We make these remarks the more freely, because there were parts of the character in which Mr. Kean shewed the greatest sublimity and pathos, by laying aside all violence of action. For instance, the tone of voice in which he delivered the beautiful apostrophe, "Then, oh, farewell!" struck on the heart like the swelling notes of some divine music, like the sound of years of departed happiness. Why not all so, or all that is like it? why not speak the affecting passage-"I found not Cassio's kisses on her lips" -why not speak the last speech in the same manner? They are both of them, we do most strenuously contend, speeches of pure pathos, of thought, and feeling, and not of passion, venting itself in violence of

action or gesture. Again, the look, the action, the expression of voice, with which he accompanied the exclamation, "Not a jot, not a jot," was perfectly heart-rending. His vow of revenge against Cassio, and his abandonment of his love for Desdemona, were as fine as possible. The third act had an irresistible effect upon the house, and, indeed, is only to be paralleled by the murder-scene in Macbeth.

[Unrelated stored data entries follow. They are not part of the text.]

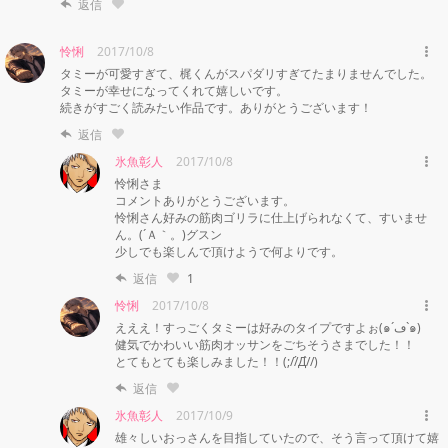
返信
怜悧
2017/10/8
タミーが可愛すぎて、梶くんがスパダリすぎてたまりませんでした。

タミーが幸せになってくれて嬉しいです。

続きがすごく読みたい作品です。ありがとうございます！
返信
氷魚彰人
2017/10/8
怜悧さま

コメントありがとうございます。

怜悧さん好みの筋肉ゴリラに仕上げられなくて、すいませ
ん。(´Ａ｀。)グスン

少しでも楽しんで頂けようで何よりです。
返信
1
怜悧
2017/10/8
えええ！すっごくタミーは好みのタイプですよぉ(๑´ڡ`๑)

健気でかわいい筋肉オッサンをごちそうさまでした！！

とてもとても楽しみました！！(;//́Д/̀/)
返信
氷魚彰人
2017/10/9
雄々しいおっさんを目指していたので、そう言って頂けて嬉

Mr. Kean's Othello,* the other night, did not quite answer our over-wrought expectations. He played it with variations; and therefore, necessarily worse. There is but one perfect way of playing Othello, and that was the way in which he used to play it. To see him in this character at his best, may be reckoned among the consolations of the human mind. It is to feel our hearts bleed by sympathy with another; it is to vent a world of sighs for another's sorrows; to have the loaded bosom "cleansed of that perilous stuff that weighs upon the soul," by witnessing the struggles and the mortal strokes that "flesh is heir to." We often seek this deliverance from private woes through the actor's obstetric art; and it is hard when he disappoints us, either from indifference or wilfulness. Mr. Kean did not repeat his admired farewell apostrophe to Content, with that fine "organstop" that he used,-as if his inmost vows and

* London Magazine, September, 1820.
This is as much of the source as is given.